In the previous chapter and draws we have briefly introduced the two imaging techniques, but, is it possible to draft a similarity between the two in order to understand that they are actually two faces of the same coin? Indeed we can, and the aim of this chapter is to detail Synthetic Aperture and “re-writes” Plane Wave as it. It is now going to be redrawn the SA step by step:

Let us bind the concept of the SA formulation. Some transducers (or just one, depending on design choices) are excited. The excitement produces a spherical wave, which echoes are collected. Then, a second group of transducers is excited, the spherical wave emitted and then the echoes collected. This process is done by the number of times we want to generate single LRIs. The emissions drawn in the previous scheme are then collected and compounded together. Due to the nature of this process, the delay of emission can be computed and every emission can be focused in both transmission and reception (we will detail later the usage of the virtual sources). Pay attention that the dynamic focusing in the reception is obtained by combining all the LRIs because the origin of the wave is know as well as the transducer(s) which generates it, thus the path Rx-Tx can be calculated. For this reason, due the sequential emission technique of SA, the insonification area created is focussed on the target:

Every line represents the investigation of subgroup of transducer(s), “rectified” in the process of reception thanks to the sequential mode of emissions.

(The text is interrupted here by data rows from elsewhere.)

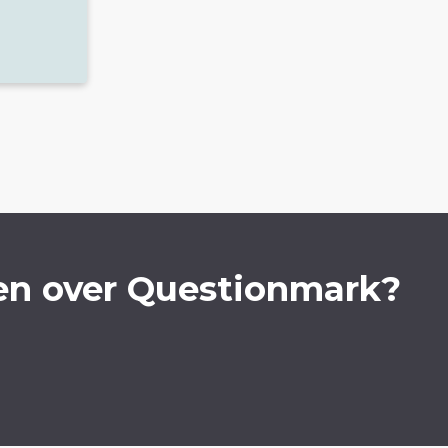
en over Questionmark?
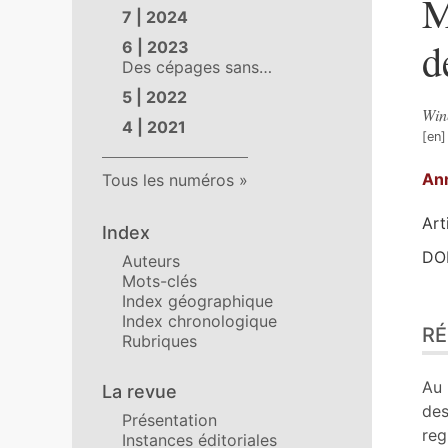
M
7 | 2024
d
6 | 2023
Des cépages sans…
5 | 2022
Win
4 | 2021
An
Tous les numéros
Art
Index
DOI
Auteurs
Mots-clés
Index géographique
Ré
Index chronologique
R
Ind
Rubriques
Pla
Tex
Au 
La revue
Bib
des
Présentation
No
reg
Instances éditoriales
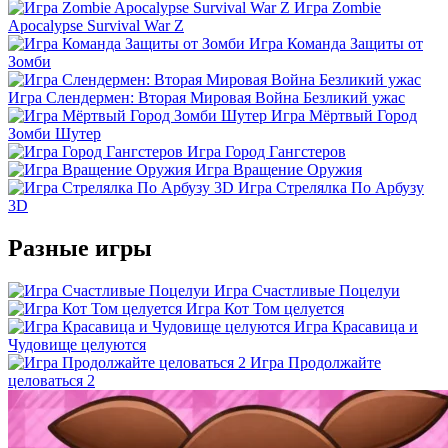
Игра Zombie
Apocalypse Survival War Z
Игра Команда Защиты от
Зомби
Игра Слендермен: Вторая Мировая Война Безликий ужас
Игра Мёртвый Город
Зомби Шутер
Игра Город Гангстеров
Игра Вращение Оружия
Игра Стрелялка По Арбузу
3D
Разные игры
Игра Счастливые Поцелуи
Игра Кот Том целуется
Игра Красавица и
Чудовище целуются
Игра Продолжайте
целоваться 2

On contrary, PW excites all the elements, as happens in figure 2. The insonification area cannot consequently be focussed, and so must it be computed during the process of Beamforming. To eliminate the differences we need then to perform three operations:

  1. Compute a delay for the reception for the transducers per line
  2. Focus the plane wave emitted on the direction of propagation (in the next pages we are going to introduce the cartesian system of our probe)
  3. Modifying the formulation of the virtual sources to fit a different type of emission

Performing this three operations “rectifies” the insonification by aligning a plane wave emitted (which should covers the overall area of transducers) and obtains the same result as the SA.